Wisdom Tooth Surgery A Gateway To Teen Opioid Addiction, Study Finds

Wisdom Tooth Surgery A Gateway To Teen Opioid Addiction, Study Finds

A common rite of passage—having your wisdom teeth pulled—might be raising the risk of teens and young adults becoming addicted to opioids, a new study out Monday in JAMA Internal Medicine suggests Youngsters who are prescribed opioids by their dentist, often for wisdom tooth extractions, are more likely to abuse opioids within a year’s time than those who don’t get prescribed dental opioids, the study found.

Last year, more than caused by illicit opioids such as fentanyl, not prescribed painkillers.

While only a small percentage of people who are prescribed opioids develop a harmful addiction, the risk of addiction does tend to increase the more we are exposed, which has led doctors and researchers to explore ways to safely cut back on opioid prescribing.

With that in mind, the Stanford University researchers behind this study decided to look at how commonly opioids are used in dentists’ offices, and whether this use is helping drive greater rates of opioid addiction in young people.

They looked at the medical records of nearly 15,000 insured people between the ages of 16 to 25 who had been prescribed opioids by a dentist in 2015. Because they wanted to study a possible connection between new dental opioid prescriptions and later addiction risk, they excluded from the study people who had been prescribed opioids or been diagnosed with opioid abuse within the previous year.

Then they compared that group of 15,000 patients to some 30,000 patients of similar demographics who received no opioid prescriptions in 2015.

Before a year had gone by, 5.8 per cent of the 15,000 had received an opioid abuse-related diagnosis from a doctor. Also of the 15,000, 6.9 per cent were prescribed another batch of opioids three months to a year after the initial prescription. Comparatively, only 0.4 per cent of the control group went on to have an opioid abuse-related diagnosis.

“The findings suggest that a substantial proportion of adolescents and young adults are exposed to opioids through dental clinicians,” the authors wrote.

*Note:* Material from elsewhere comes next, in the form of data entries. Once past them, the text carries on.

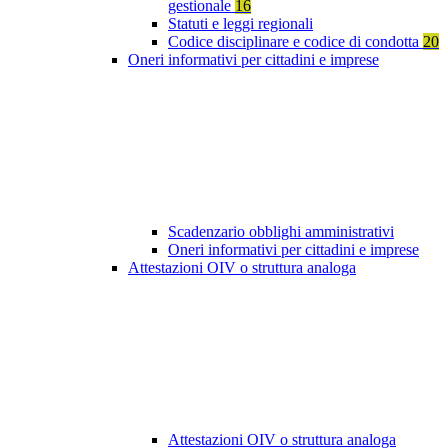
gestionale
16
Statuti e leggi regionali
Codice disciplinare e codice di condotta
20
Oneri informativi per cittadini e imprese
Scadenzario obblighi amministrativi
Oneri informativi per cittadini e imprese
Attestazioni OIV o struttura analoga
Attestazioni OIV o struttura analoga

Wisdom teeth are the last set of adult teeth to grow in, usually around the ages of 17 to 26. Because of the limited space in the mouth, wisdom teeth can collide into the teeth in front of them as they grow, preventing them from ever filling out completely, a condition known as teeth impaction.

And while the study doesn’t get into why people received opioids for their dental care, extractions of these impacted wisdom teeth are a common dental surgery for people in that exact age group, and patients are usually given strong pain medication such as opioids post-surgery.

But although these extractions are often considered a necessary procedure, there’s reason to be sceptical of that idea, at least if the teeth aren’t hurting you. In 2016, a Cochrane review of the literature found there wasn’t enough good evidence showing that extractions of impacted wisdom teeth causing no symptoms (such as gum bleeding or pain) are worth it, nor that the surgery lowered the risk of other dental problems down the line, like cavities of surrounding teeth or gum infections.

It also called for more high-quality evidence, such as randomised trials, to settle the matter.

Even if pulling wisdom teeth does turn out to be the best move, the authors of the new study say their findings should make dentists start to reconsider their reliance on opioids as a first-line pain treatment for young patients. Other studies have shown that non-opioid medications like acetaminophen or nonsteroidal anti-inflammatory drugs (NSAIDs) could be more effective at treating post-surgery pain than opioids.

“This work raises two really important related but separate questions: Do we need opioids, and do we need the procedure?” lead author Alan Schroeder, clinical professor of pediatrics at Stanford, said in a statement.